The case law so far has pointed us in the direction of an understanding that most publicly accessible data is fair game for web scraping. Even that, however, comes with numerous caveats, buts, and ifs. For example, data containing personally-identifying information is very likely to fall under GDPR, so even if it is publicly accessible, its collection would be subject to additional privacy law requirements.
Then come in all the copyright and intellectual property laws and regulations, which, again, may forbid the usage of such materials for commercial purposes without acquiring a license. What falls under copyright law is also quite a complicated subject, making web scraping something akin to navigating a dark maze with lots of traps strewn about.
Recent rulings have stated much of the same as we knew already. Some outlets wrote impressive headlines that all web scraping has been legitimised by the HiQ Labs vs LinkedIn case, but, as our Head of Legal Denas Grybauskas put it, the real result was much milder as this decision essentially said that a certain US computer hacking law couldn’t be applied to cases of web scraping.

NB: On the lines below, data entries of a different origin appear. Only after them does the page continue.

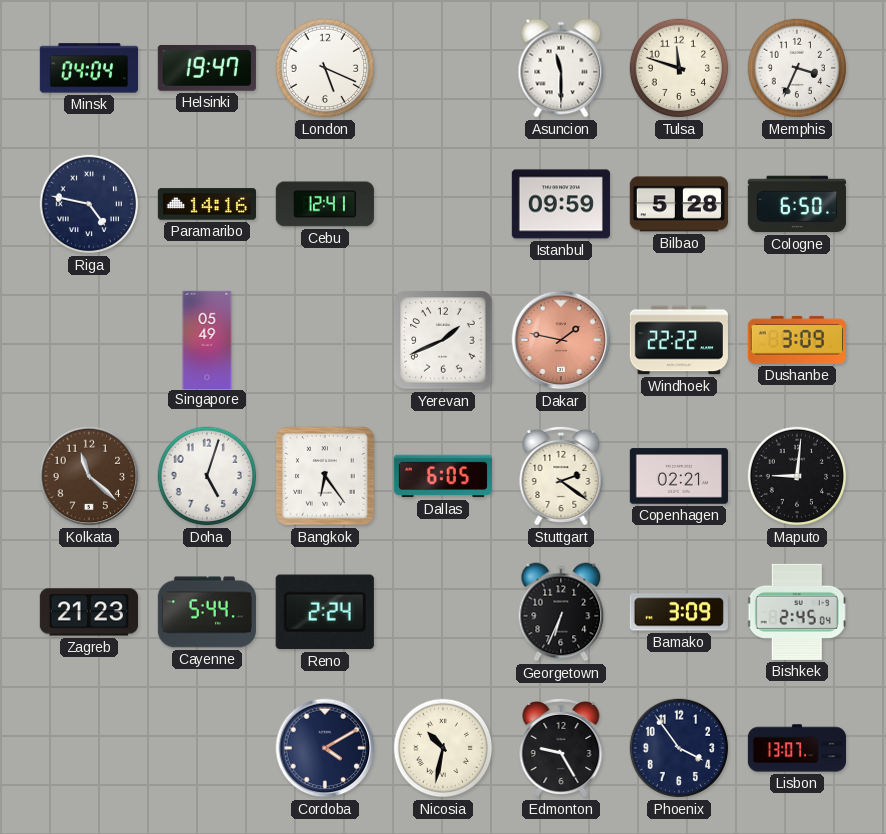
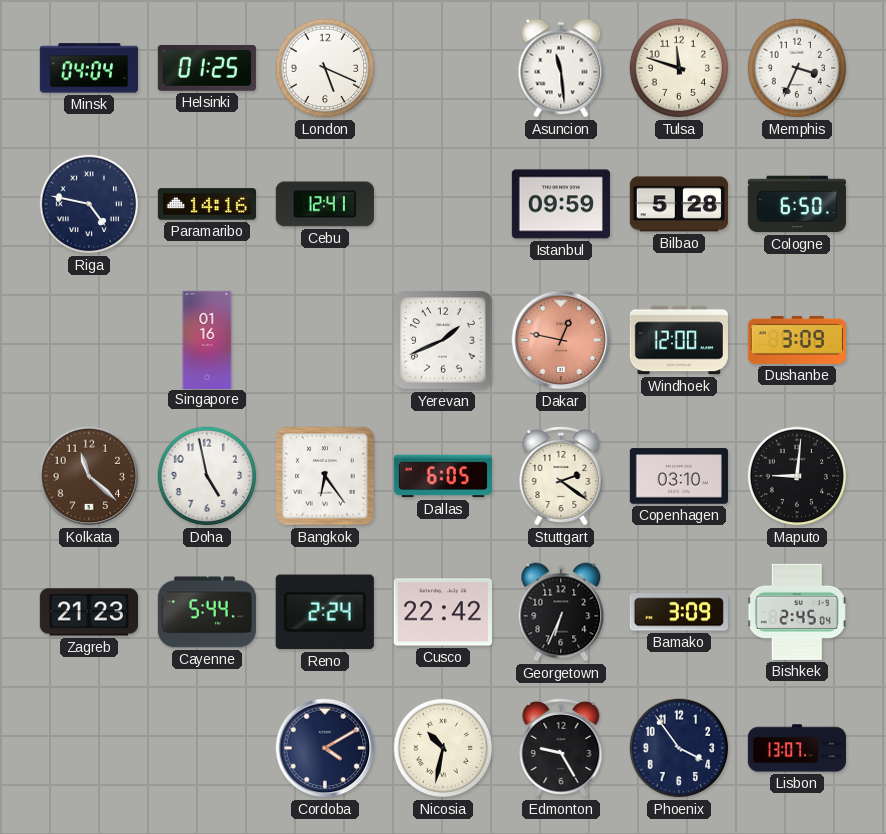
Helsinki: 19:47 -> 01:25
Asuncion: 11:30 -> 11:29
Singapore: 05:49 -> 01:16
Dakar: 1:47 -> 12:47
Windhoek: 22:22 -> 12:00
Doha: 5:03 -> 4:58
Copenhagen: 02:21 -> 03:10
Cusco: none -> 22:42
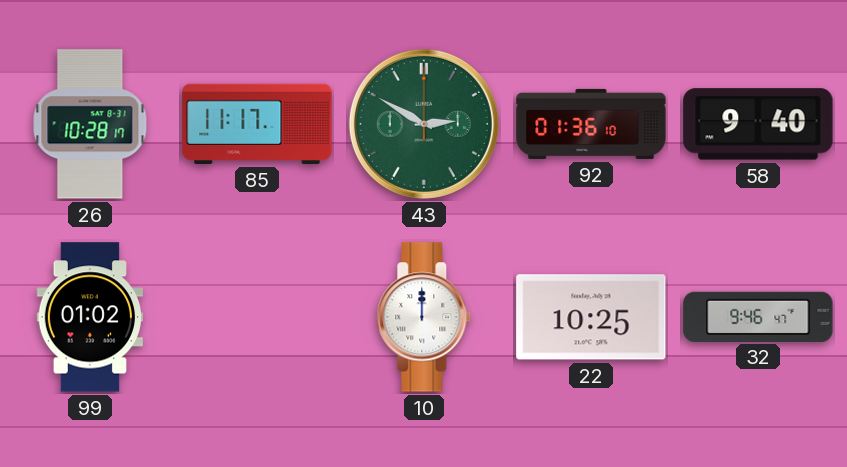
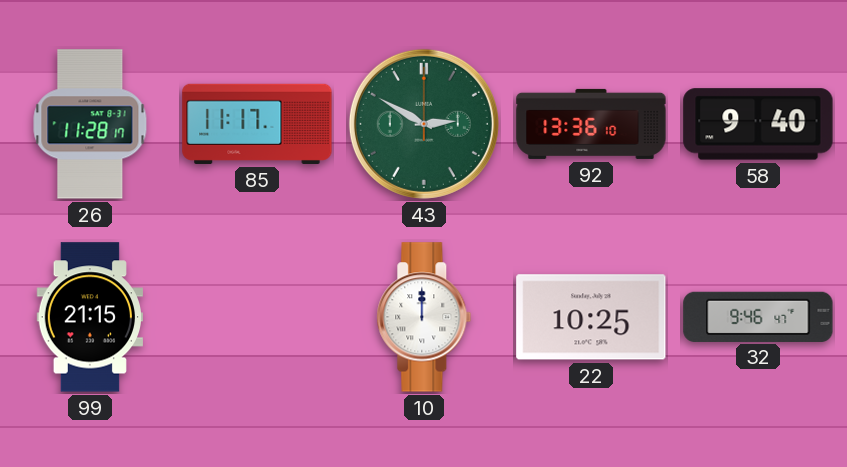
26: 10:28 -> 11:28
92: 01:36 -> 13:36
99: 01:02 -> 21:15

There’s really only one best practice – to have a legal professional, or a team of them, on hand at all times. Each new source or idea should be carefully processed and analysed by legal professionals to ensure no potential risks are involved.
We understand how murky and complicated the legal landscape of web scraping is, so we’re doing our best to share everything we know through conferences and providing commentary. We press onwards for more clarity regarding legal matters by promoting the idea of self-regulatory practices.
So, even after all of these risks and difficulties, web scraping is still worthwhile to businesses?
Certainly. In fact, some business models depend upon web scraping for their entire existence. A great example would be various price comparison websites, including travel and hotel fare aggregators, such as trivago. There’s no other way to run such a business other than web scraping. Resource costs would be too intensive if manual data collection was the backbone of the business.
Other businesses significantly improve their decision making through web scraping. Ecommerce and retail companies, for example, frequently employ such practices for pricing and business intelligence. In a sector where competition is incredibly fierce, every bit helps.
For-profit organisations aren’t the only ones benefiting from web scraping either. There has been a multitude of great uses for web scraping that have turned out to further social good. For example, the Billion Prices Project, a macroeconomic research initiative, used web scraping to collect product pricing data at a huge scale, allowing them to measure inflation.
In the end, web scraping is a tool for public data collection. As data has always been incredibly useful, there’s no reason to believe web scraping is going to disappear any time soon. Our goal at Oxylabs, right now at least, is to further expand the industry through innovation and to bring it closer to complete legitimacy. Everyone should be able to benefit from web scraping without fear.